Summary:ASTERISK-24448: Crash on multi-leg call with directmedia=yes using pjsip
Reporter:Dave Fullerton (davton)Labels:
Date Opened:2014-10-24 08:38:03Date Closed:2014-12-01 09:44:08.000-0600
Priority:CriticalRegression?
Status:Closed/CompleteComponents:pjproject/pjsip Resources/res_pjsip
Versions:13.0.0-beta3 Frequency of
Occurrence
Constant
Related
Issues:
is duplicated byASTERISK-24556 Asterisk 13 core dumps when calling from pjsip extension to another pjsip extension
Environment:Slackware 14.0 pjproject 2.3Attachments:( 0) asterisk.log
( 1) backtrace.txt
( 2) extensions-A.ael
( 3) extensions-B.ael
( 4) pjsip_show.txt
( 5) pjsip-A.conf
( 6) pjsip-B.conf
Description:When endpoint A registered to Asterisk 1 calls endpoint B registered to Asterisk 2, all via PJSIP, both Asterisk instances will segfault once endpoint B answers when directmedia=yes on all legs of the call.

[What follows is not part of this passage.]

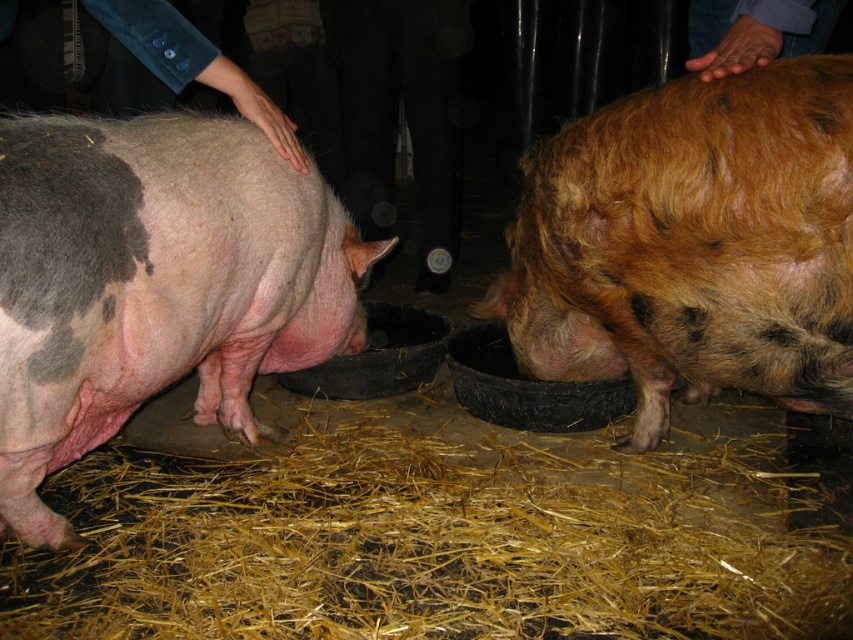 How distant is yellow straw at lower center from speckled pink pig at left?

Answer: yellow straw at lower center and speckled pink pig at left are 62.97 centimeters apart from each other.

I suspect it crashes when trying to switch to a native bridge.
Comments:By: Dave Fullerton (davton) 2014-10-24 08:45:34.032-0500

The asterisk.log file has the console output with pjsip debugging enabled. The pjsip_show.txt file shows the transport, phone endpoint (3817) and the remote PBX (pbxbeta) endpoint. The other asterisk system is configured identically with the phone endpoint being 3700 and the remotepbx being holtestpbx.


By: Richard Mudgett (rmudgett) 2014-10-24 10:17:30.273-0500

Unfortunately the backtrace has no symbol information to figure out how Asterisk crashed.  Was Asterisk compiled on the machine where Asterisk crashed so the source is available for the backtrace?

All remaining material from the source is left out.